HTTP-based client for interacting with a service for privacy-preserving record linkage with Bloom filters.
Project description
This package contains a small HTTP-based library for working with the server provided by the PPRL service package. It also contains a command-line application which uses the library to process CSV files.
Library methods
The library exposes functions for entity pre-processing, masking and bit vector matching. They follow the data model that is also used by the PPRL service, which is exposed through the PPRL model package.

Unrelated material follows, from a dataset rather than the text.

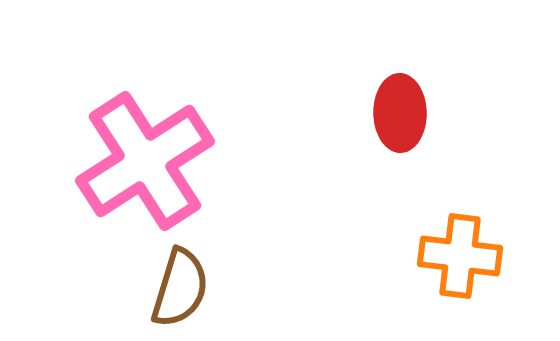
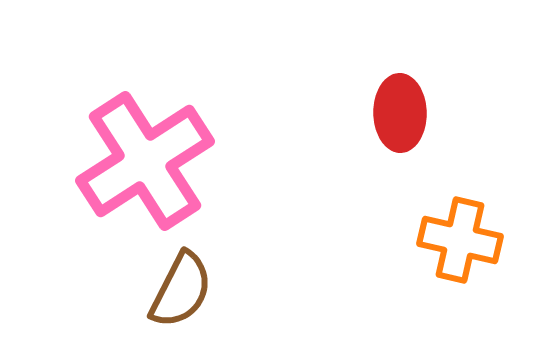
orange cross: moved 16 px up; rotated 6 degrees clockwise
brown semicircle: moved 1 px right, 2 px down; rotated 10 degrees clockwise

In addition to the request objects, each function accepts a base URL, a full URL and a connection timeout in seconds as optional parameters. By default, the base URL is set to http://localhost:8000. The full URL, if set, takes precedence over the base URL. The connection timeout is set to 10 seconds by default, but should be increased for large-scale requests.
Entity transformation
import pprl_client
from pprl_model import EntityTransformRequest, EntityTransformConfig, EmptyValueHandling, AttributeValueEntity, \
GlobalTransformerConfig, NormalizationTransformer
response = pprl_client.transform(EntityTransformRequest(
config=EntityTransformConfig(empty_value=EmptyValueHandling.error),
entities=[
AttributeValueEntity(
id="001",
attributes={
"first_name": "Müller",
"last_name": "Ludenscheidt"
}
)
],
global_transformers=GlobalTransformerConfig(
before=[NormalizationTransformer()]
)
))
print(response.entities)
# => [AttributeValueEntity(id='001', attributes={'first_name': 'muller', 'last_name': 'ludenscheidt'})]
Entity masking
import pprl_client
from pprl_model import EntityMaskRequest, MaskConfig, HashConfig, HashFunction, HashAlgorithm, RandomHash, CLKFilter, \
AttributeValueEntity
response = pprl_client.mask(EntityMaskRequest(
config=MaskConfig(
token_size=2,
hash=HashConfig(
function=HashFunction(
algorithms=[HashAlgorithm.sha1],
key="s3cr3t_k3y"
),
strategy=RandomHash()
),
filter=CLKFilter(hash_values=5, filter_size=256)
),
entities=[
AttributeValueEntity(
id="001",
attributes={
"first_name": "muller",
"last_name": "ludenscheidt"
}
)
]
))
print(response.entities)
# => [BitVectorEntity(id='001', value='SKkgqBHBCJJCANICEKSpWMAUBYCQEMLuZgEQGBKRC8A=')]
Bit vector matching
import pprl_client
from pprl_model import MatchRequest, MatchConfig, SimilarityMeasure, BitVectorEntity
response = pprl_client.match(MatchRequest(
config=MatchConfig(
measure=SimilarityMeasure.jaccard,
threshold=0.8
),
domain=[
BitVectorEntity(
id="001",
value="SKkgqBHBCJJCANICEKSpWMAUBYCQEMLuZgEQGBKRC8A="
)
],
range=[
BitVectorEntity(
id="100",
value="UKkgqBHBDJJCANICELSpWMAUBYCMEMLrZgEQGBKRC7A="
),
BitVectorEntity(
id="101",
value="H5DN45iUeEjrjbHZrzHb3AyQk9O4IgxcpENKKzEKRLE="
)
]
))
print(response.matches)
# => [Match(domain=BitVectorEntity(id='001', value='SKkgqBHBCJJCANICEKSpWMAUBYCQEMLuZgEQGBKRC8A='), range=BitVectorEntity(id='100', value='UKkgqBHBDJJCANICELSpWMAUBYCMEMLrZgEQGBKRC7A='), similarity=0.8536585365853658)]
Command line interface
The pprl
command exposes all the library's functions and adapts them to work with CSV files.
Running pprl --help
provides an overview of the command options.
$ pprl --help
Usage: pprl [OPTIONS] COMMAND [ARGS]...
HTTP client for performing PPRL based on Bloom filters.
Options:
--base-url TEXT base URL to HTTP-based PPRL service
-b, --batch-size INTEGER RANGE amount of bit vectors to match at a time [x>=1]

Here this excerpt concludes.